The G1/S arrest induced by DNA damage has been ascribed to the transcription factor and tumor suppressor protein TP53 (p53). To be effective within minutes after DNA damage, induction of the G1/S block should exploit transcription- and protein synthesis-independent mechanisms (reviewed in Shackelford et al. 1999).

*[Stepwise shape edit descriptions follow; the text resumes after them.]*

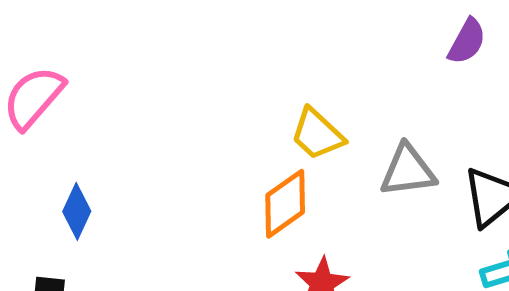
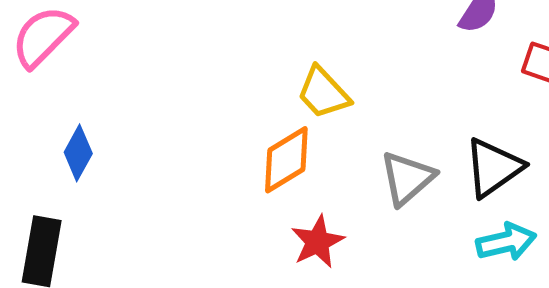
gray triangle: (408, 171) -> (407, 178), moved, turned -38

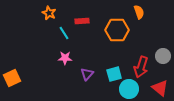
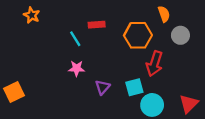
orange star: (49, 13) -> (32, 15), moved
gray circle: (163, 56) -> (180, 35), moved
red arrow: (141, 67) -> (154, 64), moved
red triangle: (160, 88) -> (189, 104), turned 36

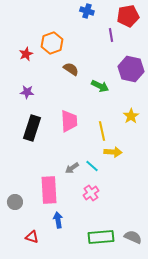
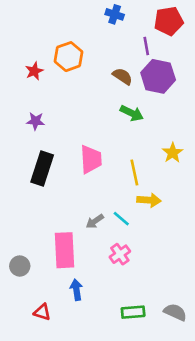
brown semicircle: (71, 69) -> (123, 76), moved
purple hexagon: (131, 69) -> (158, 76), moved
green rectangle: (101, 237) -> (133, 312), size x0.7

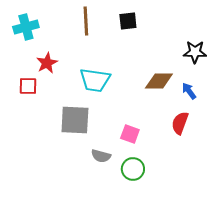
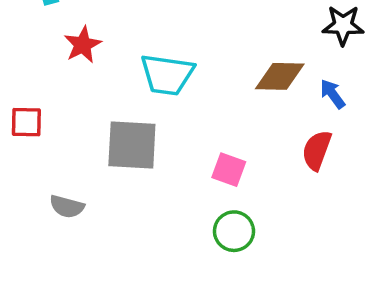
red square: (28, 86) -> (26, 122), moved
gray semicircle: (101, 156) -> (67, 207), moved

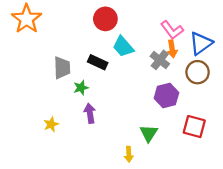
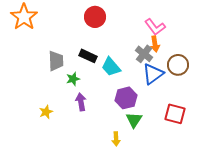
blue triangle: (201, 43) -> (153, 74), moved
cyan trapezoid: (123, 47) -> (111, 67), moved
purple hexagon: (166, 95) -> (126, 98), moved

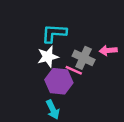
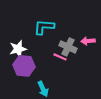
white star: (48, 57) -> (18, 49), moved
purple hexagon: (59, 81) -> (24, 66), moved

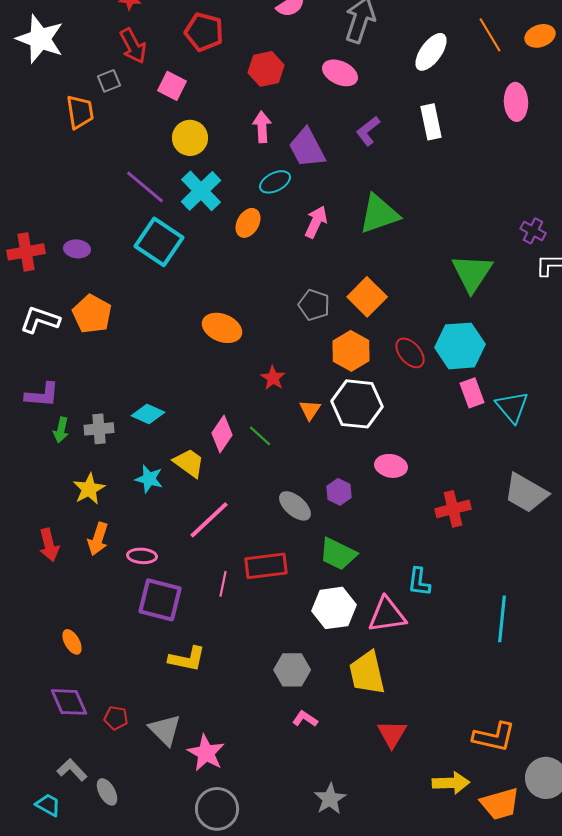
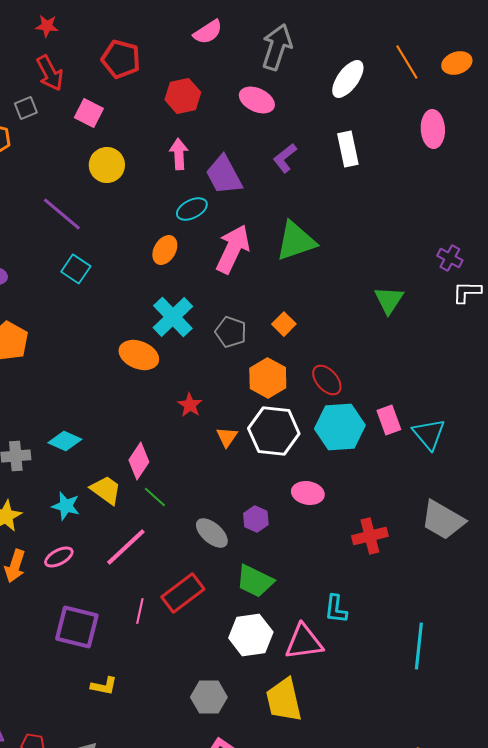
cyan cross: (201, 191) -> (173, 317), moved
pink arrow: (316, 222) -> (233, 249), size x1.5
cyan square: (159, 242) -> (76, 269), size x0.6
green triangle: (472, 273) -> (389, 300), size x0.7
orange square: (367, 297) -> (284, 324), size x0.6
cyan hexagon: (460, 346) -> (340, 427), moved
green line: (260, 436) -> (155, 497), moved
pink ellipse: (142, 556) -> (59, 557), moved, turned -32
red rectangle: (266, 566) -> (183, 593), turned -30
yellow L-shape: (187, 659) -> (104, 686), size x0.7

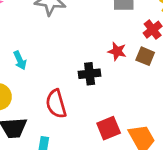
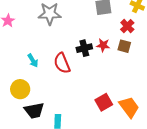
black cross: (90, 74) -> (84, 48), moved
red semicircle: (56, 104) -> (62, 63), moved

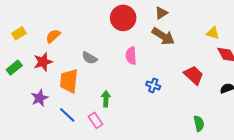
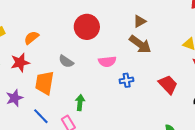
red circle: (123, 18) -> (87, 27), moved
pink semicircle: (131, 56) -> (107, 62), turned -96
blue cross: (153, 85) -> (127, 80), moved, turned -32

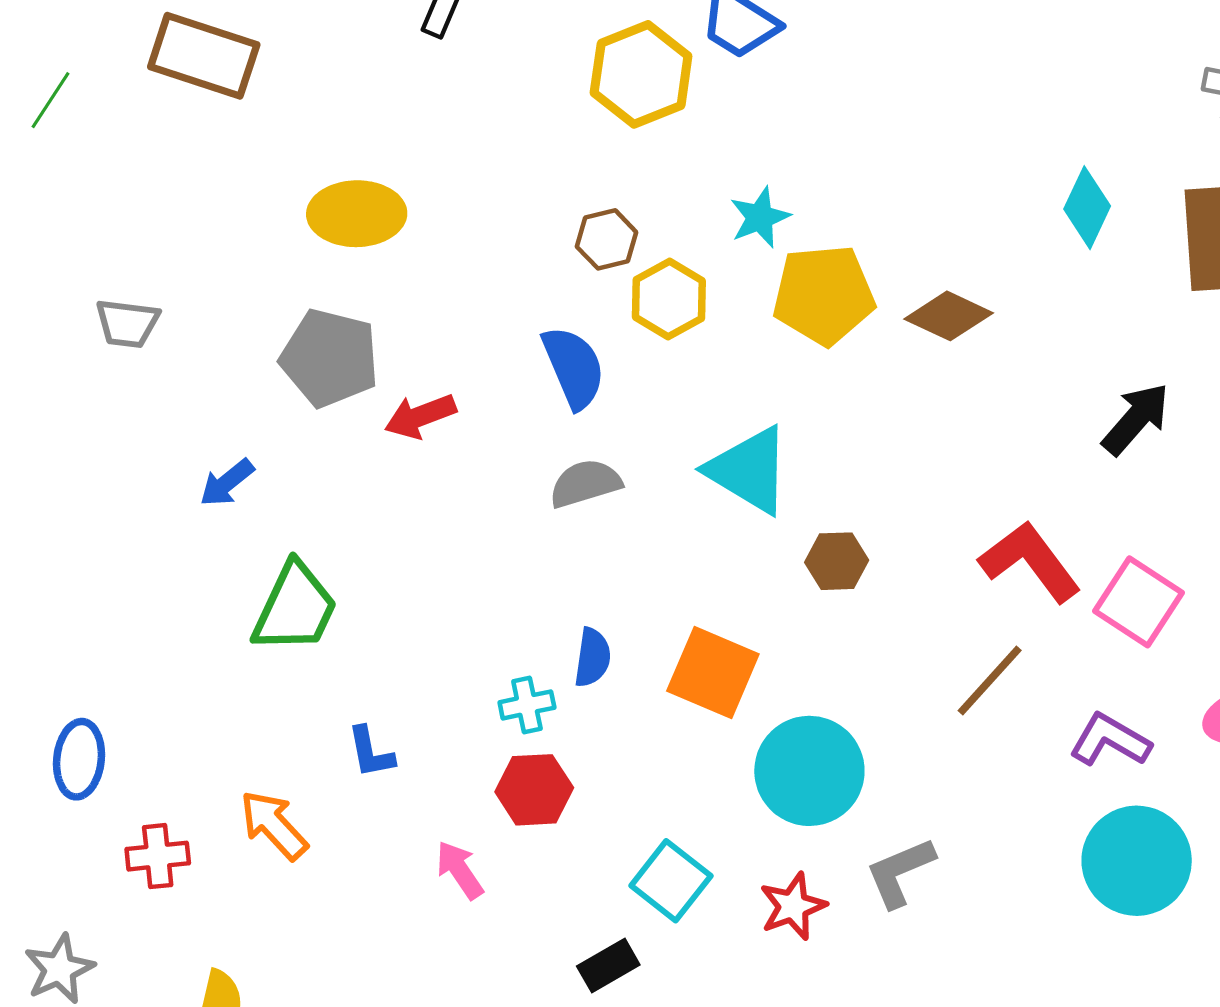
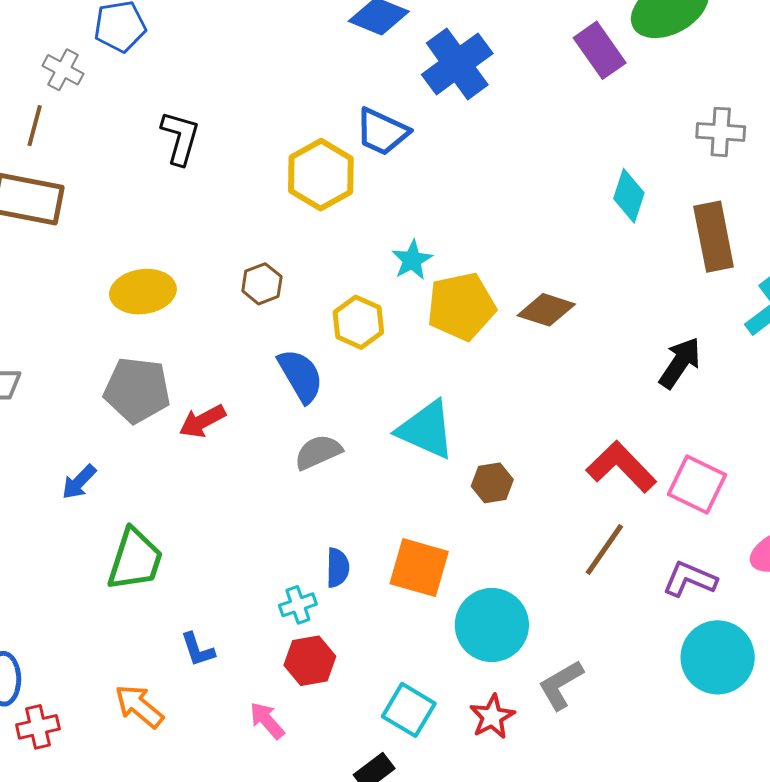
cyan diamond: (1087, 208) -> (629, 196), moved
brown hexagon: (607, 239) -> (262, 284), moved
red cross: (158, 856) -> (38, 727), moved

Upon exposure to ultraviolet light (UV) or ionizing radiation (IR), the abundance and activity of the protein phosphatase CDC25A, required for G1/S transition, rapidly decreases in a p53-independent manner (Mailand et al. 2000, reviewed in Teixeira and Reed 2013). The rapid ubiquitin- and proteasome-dependent destruction of CDC25A phosphatase prevents entry of a cell into S phase by maintaining the Cyclin E:CDK2 (CCNE:CDK2) and, to a lesser extent, Cyclin A:CDK2 (CCNA:CDK2) complexes in their inhibitory phosphorylated (p-Y15) form (Mailand et al. 2000, reviewed in Teixeira and Reed 2013). The destruction of CDC25A in response to UV exposure is dependent on CHEK1 (Chk1) activity (Mailand et al. 2000, reviewed in Teixeira and Reed 2013) while CHEK2 (Chk2) contributes to CDC25A destruction in response to IR (Falck et al. 2001, reviewed in Bartek and Lukas 2001). For details, please refer to events "Phosphorylation of CDC25A by CHEK1", "Phosphorylation of CDC25A by CHEK2", and "CHEK1 phosphorylates CHEK2-phosphorylated CDC25A". The CDC25A-dependent G1/S arrest is reversible, allowing cells to repair UV-induced DNA damage before the onset of DNA replication (Mailand et al. 2000, reviewed in Teixeira and Reed 2013).
The overexpression of CDC25A overrides CHEK1-induced G1/S arrest in vitro and has been reported in a subset of aggressive human tumors (Mailand et al. 2000, reviewed in Fernandez-Vidal et al. 2008).
CHEK1- and CDC25A-mediated G1/S arrest precedes TP53/CDKN1A (p53/p21)-mediated G1/S arrest (Mailand et al. 2000, reviewed in Bartek and Lukas).